▸ Task requirements: Check each line of the material for the string "Direção", and copy the lines that have it.

Start of The data

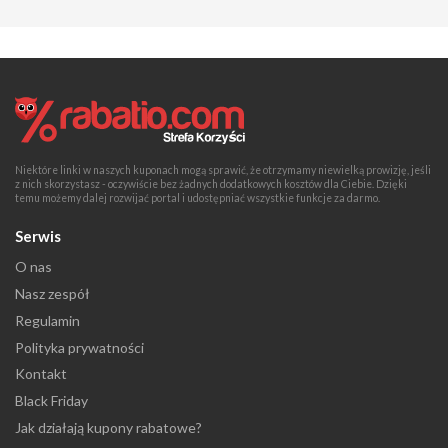
Niektóre linki w naszych kuponach mogą sprawić, że otrzymamy niewielką prowizję, jeśli
z nich skorzystasz - oczywiście bez żadnych dodatkowych kosztów dla Ciebie. Dzięki
temu możemy dalej rozwijać portal i udostępniać wszystkie funkcje za darmo.
Serwis
O nas
Nasz zespół
Regulamin
Polityka prywatności
Kontakt
Black Friday
Jak działają kupony rabatowe?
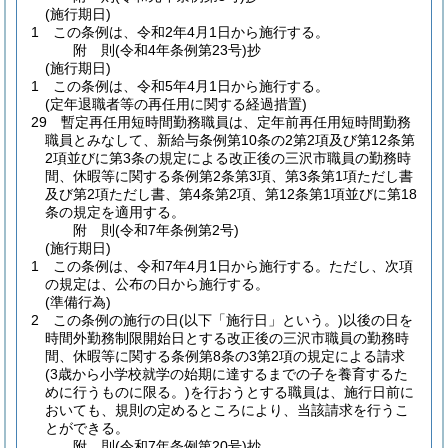
(施行期日)
1
この条例は、令和2年4月1日から施行する。
附
則
(令和4年
条例第23号)
抄
(施行期日)
1
この条例は、令和5年4月1日から施行する。
(定年退職者等の再任用に関する経過措置)
29
暫定再任用短時間勤務職員は、定年前再任用短時間勤務
職員とみなして、新給与条例第10条の2第2項及び第12条第
2項並びに第3条の規定による改正後の三沢市職員の勤務時
間、休暇等に関する条例第2条第3項、第3条第1項ただし書
及び第2項ただし書、第4条第2項、第12条第1項並びに第18
条の規定を適用する。
附
則
(令和7年
条例第2号)
(施行期日)
1
この条例は、令和7年4月1日から施行する。
ただし、次項
の規定は、公布の日から施行する。
(準備行為)
2
この条例の施行の日
(以下「施行日」という。)
以後の日を
時間外勤務制限開始日とする改正後の三沢市職員の勤務時
間、休暇等に関する条例第8条の3第2項の規定による請求
(3歳から小学校就学の始期に達するまでの子を養育するた
めに行うものに限る。)
を行おうとする職員は、施行日前に
おいても、規則の定めるところにより、当該請求を行うこ
とができる。
附
則
(令和7年
条例第20号)
抄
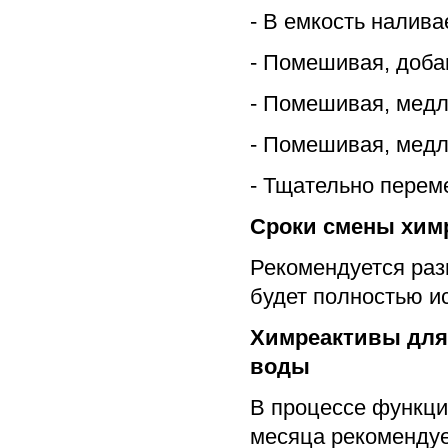
- В емкость налива
- Помешивая, доба
- Помешивая, медл
- Помешивая, медл
- Тщательно перем
Сроки смены хим
Рекомендуется раз
будет полностью ис
Химреактивы для 
воды
В процессе функц
месяца рекомендуе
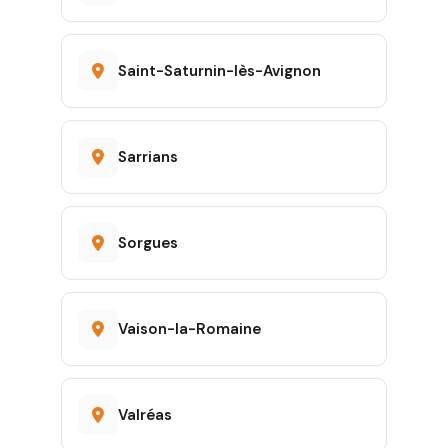
Saint-Saturnin-lès-Avignon
Sarrians
Sorgues
Vaison-la-Romaine
Valréas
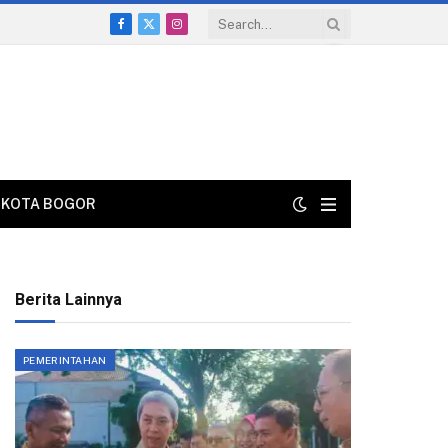
Facebook
X
Instagram
(Twitter)
KOTA BOGOR
Berita Lainnya
PEMERINTAHAN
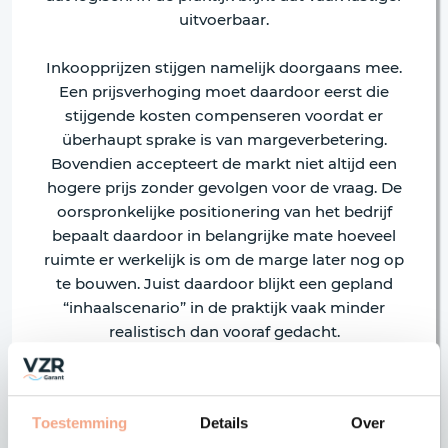
uitvoerbaar.
Inkoopprijzen stijgen namelijk doorgaans mee.
Een prijsverhoging moet daardoor eerst die
stijgende kosten compenseren voordat er
überhaupt sprake is van margeverbetering.
Bovendien accepteert de markt niet altijd een
hogere prijs zonder gevolgen voor de vraag. De
oorspronkelijke positionering van het bedrijf
bepaalt daardoor in belangrijke mate hoeveel
ruimte er werkelijk is om de marge later nog op
te bouwen. Juist daardoor blijkt een gepland
“inhaalscenario” in de praktijk vaak minder
realistisch dan vooraf gedacht.
Lage of hoge marges zeggen op
zichzelf weinig over
Toestemming
Details
Over
winstgevendheid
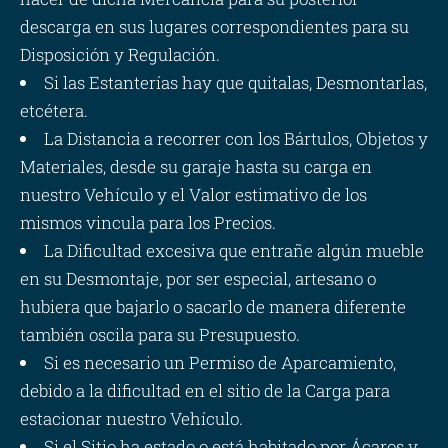
descarga en sus lugares correspondientes para su
Disposición y Regulación.
Si las Estanterías hay que quitalas, Desmontarlas,
etcétera.
La Distancia a recorrer con los Bártulos, Objetos y
Materiales, desde su garaje hasta su carga en
nuestro Vehículo y el Valor estimativo de los
mismos vincula para los Precios.
La Dificultad excesiva que entrañe algún mueble
en su Desmontaje, por ser especial, artesano o
hubiera que bajarlo o sacarlo de manera diferente
también oscila para su Presupuesto.
Si es necesario un Permiso de Aparcamiento,
debido a la dificultad en el sitio de la Carga para
estacionar nuestro Vehículo.
Si el Sitio ha estado o está habitado por Ácaros y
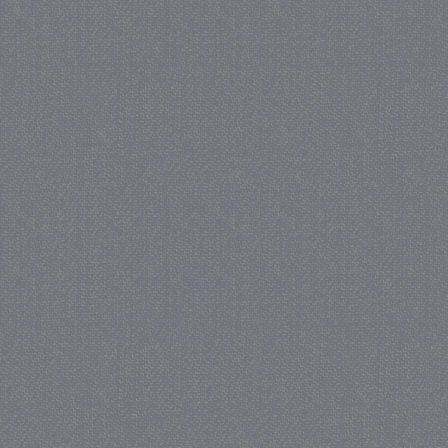
_gat
57 se
Google LLC
.juf-milou.nl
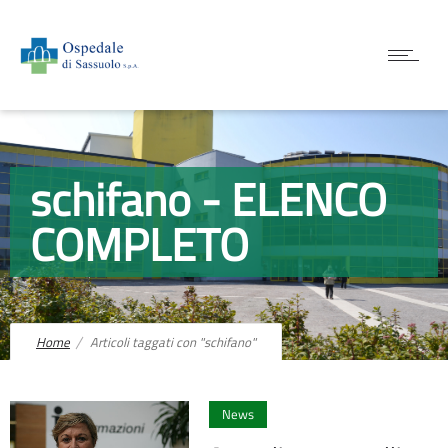
schifano - ELENCO
COMPLETO
Home
Articoli taggati con "schifano"
0
News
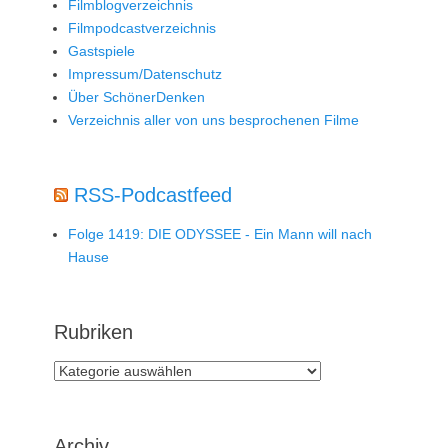
Filmblogverzeichnis
Filmpodcastverzeichnis
Gastspiele
Impressum/Datenschutz
Über SchönerDenken
Verzeichnis aller von uns besprochenen Filme
RSS-Podcastfeed
Folge 1419: DIE ODYSSEE - Ein Mann will nach
Hause
Rubriken
Rubriken
Archiv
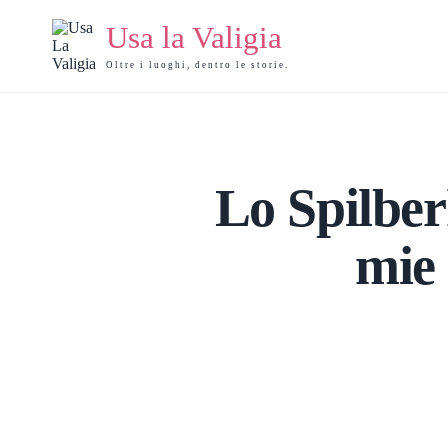
Salta
al
Usa la Valigia
contenuto
Oltre i luoghi, dentro le storie.
Lo Spilber
mie 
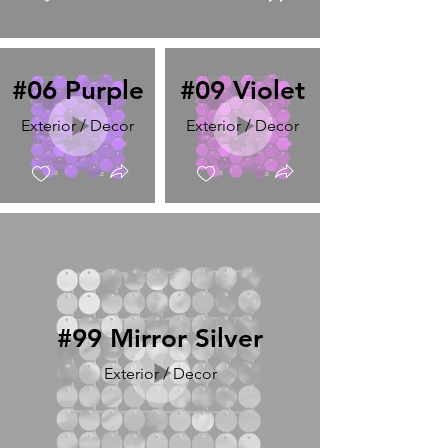
#06 Purple
#09 Violet
Exterior / Decor
Exterior / Decor
#99 Mirror Silver
Exterior / Decor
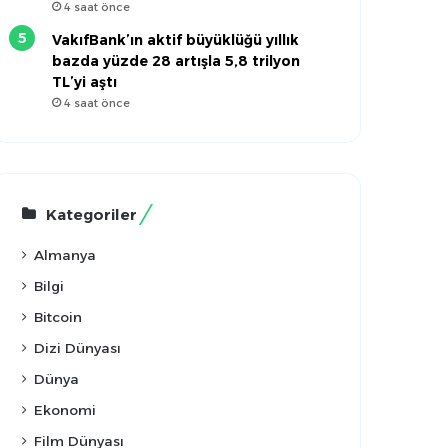
4 saat önce
VakıfBank’ın aktif büyüklüğü yıllık
bazda yüzde 28 artışla 5,8 trilyon
TL’yi aştı
4 saat önce
Kategoriler
Almanya
Bilgi
Bitcoin
Dizi Dünyası
Dünya
Ekonomi
Film Dünyası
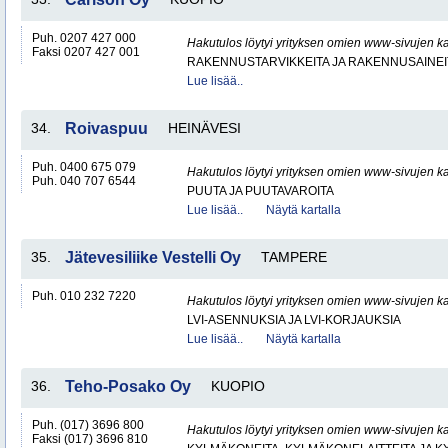
Puh. 0207 427 000
Hakutulos löytyi yrityksen omien www-sivujen ka
Faksi 0207 427 001
RAKENNUSTARVIKKEITA JA RAKENNUSAINEI
Lue lisää..
34.
Roivaspuu
HEINÄVESI
Puh. 0400 675 079
Hakutulos löytyi yrityksen omien www-sivujen ka
Puh. 040 707 6544
PUUTA JA PUUTAVAROITA
Lue lisää..
Näytä kartalla
35.
Jätevesiliike Vestelli Oy
TAMPERE
Puh. 010 232 7220
Hakutulos löytyi yrityksen omien www-sivujen ka
LVI-ASENNUKSIA JA LVI-KORJAUKSIA
Lue lisää..
Näytä kartalla
36.
Teho-Posako Oy
KUOPIO
Puh. (017) 3696 800
Hakutulos löytyi yrityksen omien www-sivujen ka
Faksi (017) 3696 810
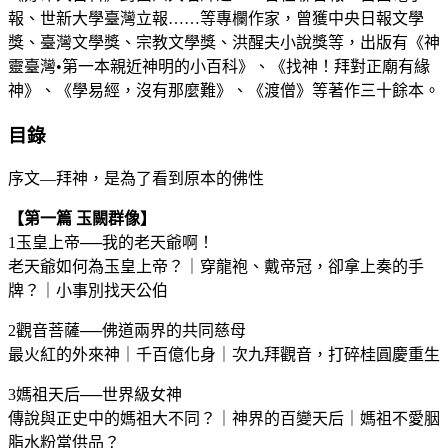
報、世新大學臺灣立報……等專欄作家，曾獲中央日報文學
獎、臺灣文學獎、宗教文學獎、洪醒夫小說獎等，出版有《神
靈臺灣•第一本親近神明的小百科》、《找神！拜對正廟有緣
神》、《學易經，沒有那麼難》、《渡僧》等著作三十餘本。
目錄
序文—拜神，是為了看到原本的佛性
【第一篇 玉闕群像】
1玉皇上帝──我的老天爺啊！
老天爺如何為玉皇上帝？｜穿龍袍、戴帝冠，卻拿上奏的手
牌？｜小事別找天公伯
2觀音菩薩──佛道兩界的共同慈母
最火紅的外來神｜千百億化身｜次九拜觀音，打碎桂圓慶重生
3媽祖天后──世界級女神
傳說與正史中的媽祖大不同？｜神界的百變天后｜媽祖不愛胭
脂水粉當供品？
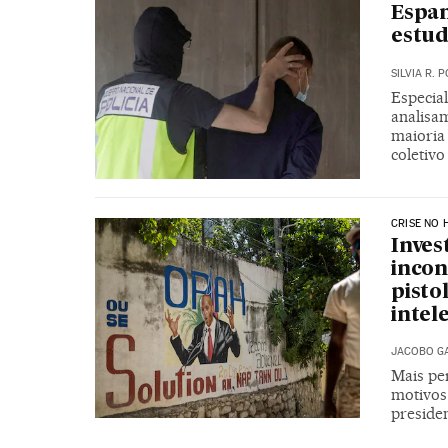
Espa
estu
SILVIA R.
Especial
analisa
maioria
coletiv
CRISE NO H
Inves
incon
pisto
intel
JACOBO G
Mais pe
motivos
preside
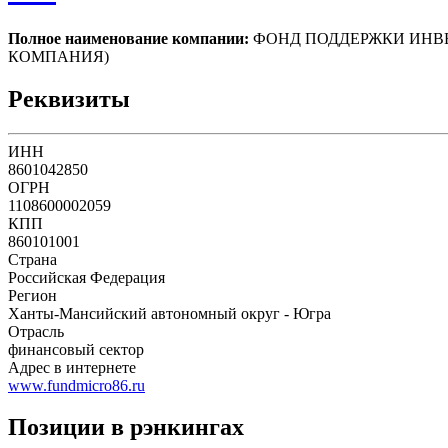
Полное наименование компании:
ФОНД ПОДДЕРЖКИ ИНВ
КОМПАНИЯ)
Реквизиты
ИНН
8601042850
ОГРН
1108600002059
КПП
860101001
Страна
Российская Федерация
Регион
Ханты-Мансийский автономный округ - Югра
Отрасль
финансовый сектор
Адрес в интернете
www.fundmicro86.ru
Позиции в рэнкингах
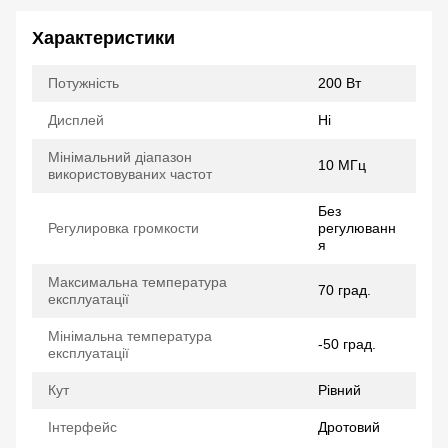
Характеристики
Потужність
200 Вт
Дисплей
Ні
Мінімальний діапазон
10 МГц
використовуваних частот
Без
Регулировка громкости
регулюванн
я
Максимальна температура
70 град.
експлуатації
Мінімальна температура
-50 град.
експлуатації
Кут
Рівний
Інтерфейс
Дротовий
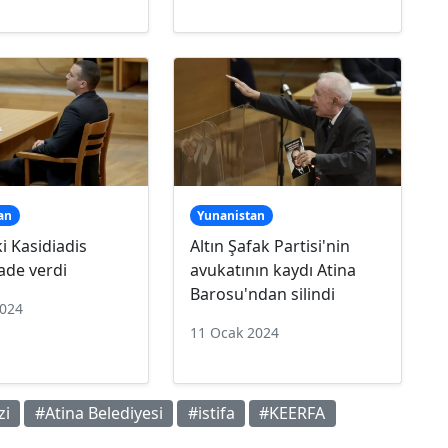
an
Yunanistan
i Kasidiadis
Altın Şafak Partisi'nin
fade verdi
avukatının kaydı Atina
Barosu'ndan silindi
2024
11 Ocak 2024
zi
#Atina Belediyesi
#istifa
#KEERFA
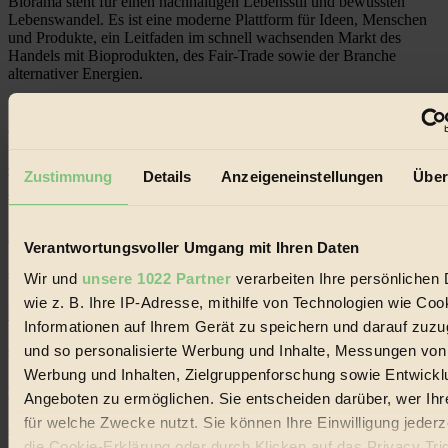
Biorama steht für einen nachhaltigen Lebensstil und bewussten
Lebenswandel. Es ist eine moderne Plattform für Ideen, Menschen
und Produkte, ein Leitfaden im schnell wachsenden Markt des
Handels mit Bioprodukten, des Fair-Trade sowie der Branche
alternativer Energien.
Social Media
22.601 Fans auf Facebook
3.415 Follower auf Twitter
Folge uns auf Instagram
Zustimmung
Details
Anzeigeneinstellungen
Über
Themen
#
Bio
Verantwortungsvoller Umgang mit Ihren Daten
#
Wir und
unsere 1022 Partner
verarbeiten Ihre persönlichen 
wie z. B. Ihre IP-Adresse, mithilfe von Technologien wie Coo
Nachhaltigkeit
Informationen auf Ihrem Gerät zu speichern und darauf zuzu
und so personalisierte Werbung und Inhalte, Messungen von
#
Werbung und Inhalten, Zielgruppenforschung sowie Entwickl
Vegan
Angeboten zu ermöglichen. Sie entscheiden darüber, wer Ihr
für welche Zwecke nutzt. Sie können Ihre Einwilligung jederz
#
die Cookie-Erklärung oder durch Klicken auf das Privacy Tri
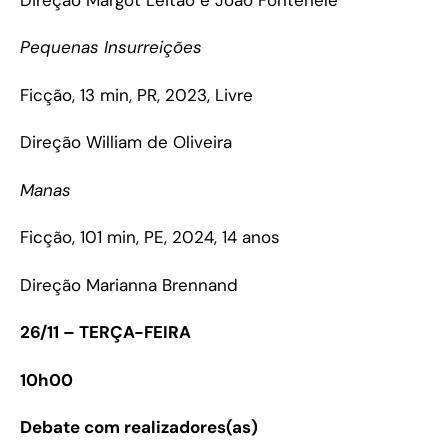
Pequenas Insurreições
Ficção, 13 min, PR, 2023, Livre
Direção William de Oliveira
Manas
Ficção, 101 min, PE, 2024, 14 anos
Direção Marianna Brennand
26/11 – TERÇA-FEIRA
10h00
Debate com realizadores(as)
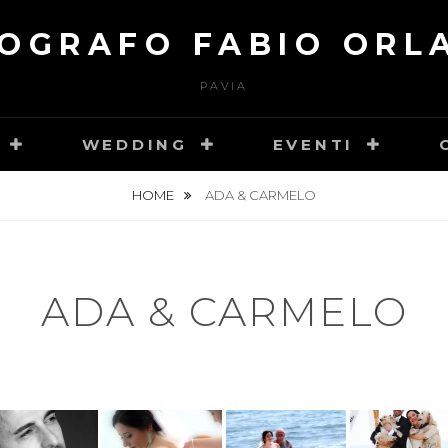
OGRAFO FABIO ORL
PAVIA
WEDDING
EVENTI
HOME
ADA & CARMELO
ADA & CARMELO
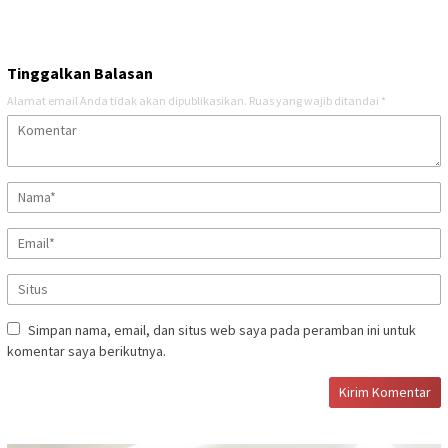
Tinggalkan Balasan
Alamat email Anda tidak akan dipublikasikan.
Ruas yang wajib ditandai
*
Simpan nama, email, dan situs web saya pada peramban ini untuk
komentar saya berikutnya.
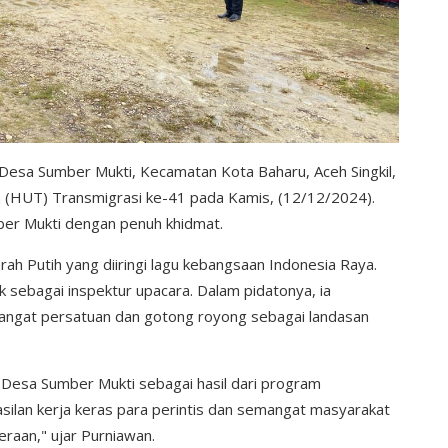
Desa Sumber Mukti, Kecamatan Kota Baharu, Aceh Singkil,
 (HUT) Transmigrasi ke-41 pada Kamis, (12/12/2024).
ber Mukti dengan penuh khidmat.
h Putih yang diiringi lagu kebangsaan Indonesia Raya.
 sebagai inspektur upacara. Dalam pidatonya, ia
angat persatuan dan gotong royong sebagai landasan
n Desa Sumber Mukti sebagai hasil dari program
hasilan kerja keras para perintis dan semangat masyarakat
raan," ujar Purniawan.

End of The data

▸ Output of the task:
Direção William de Oliveira
Direção Marianna Brennand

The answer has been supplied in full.